» WHAT TO PRODUCE:
Each line from the one containing "И ПАВЛОВСКИЕ ЛАБОРАТОРИ" to the last line of the listing below must be reproduced exactly, and nothing more.

BEGIN

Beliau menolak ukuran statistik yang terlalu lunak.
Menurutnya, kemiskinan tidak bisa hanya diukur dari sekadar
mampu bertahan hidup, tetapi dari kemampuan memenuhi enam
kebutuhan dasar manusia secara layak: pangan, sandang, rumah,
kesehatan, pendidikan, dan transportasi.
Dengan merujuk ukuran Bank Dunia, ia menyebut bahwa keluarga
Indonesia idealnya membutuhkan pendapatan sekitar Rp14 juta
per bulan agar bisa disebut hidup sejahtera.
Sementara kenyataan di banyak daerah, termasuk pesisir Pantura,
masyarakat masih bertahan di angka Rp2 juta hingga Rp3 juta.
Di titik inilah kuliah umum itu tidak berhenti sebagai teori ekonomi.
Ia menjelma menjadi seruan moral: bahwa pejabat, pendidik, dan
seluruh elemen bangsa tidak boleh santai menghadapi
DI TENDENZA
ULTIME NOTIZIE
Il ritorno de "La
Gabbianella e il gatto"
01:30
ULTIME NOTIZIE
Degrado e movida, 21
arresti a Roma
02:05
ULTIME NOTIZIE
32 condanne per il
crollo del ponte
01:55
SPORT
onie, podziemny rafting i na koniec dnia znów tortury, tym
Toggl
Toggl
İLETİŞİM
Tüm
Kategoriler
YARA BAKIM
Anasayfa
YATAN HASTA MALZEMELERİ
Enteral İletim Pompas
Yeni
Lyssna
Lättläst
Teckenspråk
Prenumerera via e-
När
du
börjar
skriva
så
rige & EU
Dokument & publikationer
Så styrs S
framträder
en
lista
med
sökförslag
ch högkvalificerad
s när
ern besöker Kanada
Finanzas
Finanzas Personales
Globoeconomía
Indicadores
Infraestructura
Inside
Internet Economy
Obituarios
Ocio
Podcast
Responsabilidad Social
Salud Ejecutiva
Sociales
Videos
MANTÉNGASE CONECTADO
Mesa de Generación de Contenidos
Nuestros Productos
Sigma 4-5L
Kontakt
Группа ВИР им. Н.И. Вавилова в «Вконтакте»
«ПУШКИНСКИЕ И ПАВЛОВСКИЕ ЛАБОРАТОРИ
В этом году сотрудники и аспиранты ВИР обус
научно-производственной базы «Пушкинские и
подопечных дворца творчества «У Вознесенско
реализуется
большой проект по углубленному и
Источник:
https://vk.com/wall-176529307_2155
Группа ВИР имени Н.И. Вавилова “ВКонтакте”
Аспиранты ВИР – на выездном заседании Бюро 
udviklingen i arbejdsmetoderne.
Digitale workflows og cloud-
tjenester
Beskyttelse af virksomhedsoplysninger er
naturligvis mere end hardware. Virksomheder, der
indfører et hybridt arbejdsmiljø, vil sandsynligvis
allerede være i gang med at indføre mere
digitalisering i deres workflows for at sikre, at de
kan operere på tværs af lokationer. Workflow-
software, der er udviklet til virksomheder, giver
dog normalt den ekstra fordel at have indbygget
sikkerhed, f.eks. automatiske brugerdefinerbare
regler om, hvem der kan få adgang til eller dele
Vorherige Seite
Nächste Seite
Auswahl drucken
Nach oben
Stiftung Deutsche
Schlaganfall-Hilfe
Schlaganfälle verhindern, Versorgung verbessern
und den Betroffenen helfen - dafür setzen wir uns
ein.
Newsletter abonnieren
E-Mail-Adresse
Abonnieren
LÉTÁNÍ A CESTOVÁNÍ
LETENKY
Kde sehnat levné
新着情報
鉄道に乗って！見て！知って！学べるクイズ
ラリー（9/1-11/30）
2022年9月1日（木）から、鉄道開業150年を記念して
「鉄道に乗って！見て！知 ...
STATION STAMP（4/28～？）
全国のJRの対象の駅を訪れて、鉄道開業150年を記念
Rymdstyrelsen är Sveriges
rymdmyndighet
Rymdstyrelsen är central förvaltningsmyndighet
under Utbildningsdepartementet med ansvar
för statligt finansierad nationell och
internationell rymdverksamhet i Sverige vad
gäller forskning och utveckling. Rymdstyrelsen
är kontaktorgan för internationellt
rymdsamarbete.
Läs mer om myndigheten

END

» EXERCISE RESPONSE:
«ПУШКИНСКИЕ И ПАВЛОВСКИЕ ЛАБОРАТОРИ
В этом году сотрудники и аспиранты ВИР обус
научно-производственной базы «Пушкинские и
подопечных дворца творчества «У Вознесенско
реализуется
большой проект по углубленному и
Источник:
https://vk.com/wall-176529307_2155
Группа ВИР имени Н.И. Вавилова “ВКонтакте”
Аспиранты ВИР – на выездном заседании Бюро 
udviklingen i arbejdsmetoderne.
Digitale workflows og cloud-
tjenester
Beskyttelse af virksomhedsoplysninger er
naturligvis mere end hardware. Virksomheder, der
indfører et hybridt arbejdsmiljø, vil sandsynligvis
allerede være i gang med at indføre mere
digitalisering i deres workflows for at sikre, at de
kan operere på tværs af lokationer. Workflow-
software, der er udviklet til virksomheder, giver
dog normalt den ekstra fordel at have indbygget
sikkerhed, f.eks. automatiske brugerdefinerbare
regler om, hvem der kan få adgang til eller dele
Vorherige Seite
Nächste Seite
Auswahl drucken
Nach oben
Stiftung Deutsche
Schlaganfall-Hilfe
Schlaganfälle verhindern, Versorgung verbessern
und den Betroffenen helfen - dafür setzen wir uns
ein.
Newsletter abonnieren
E-Mail-Adresse
Abonnieren
LÉTÁNÍ A CESTOVÁNÍ
LETENKY
Kde sehnat levné
新着情報
鉄道に乗って！見て！知って！学べるクイズ
ラリー（9/1-11/30）
2022年9月1日（木）から、鉄道開業150年を記念して
「鉄道に乗って！見て！知 ...
STATION STAMP（4/28～？）
全国のJRの対象の駅を訪れて、鉄道開業150年を記念
Rymdstyrelsen är Sveriges
rymdmyndighet
Rymdstyrelsen är central förvaltningsmyndighet
under Utbildningsdepartementet med ansvar
för statligt finansierad nationell och
internationell rymdverksamhet i Sverige vad
gäller forskning och utveckling. Rymdstyrelsen
är kontaktorgan för internationellt
rymdsamarbete.
Läs mer om myndigheten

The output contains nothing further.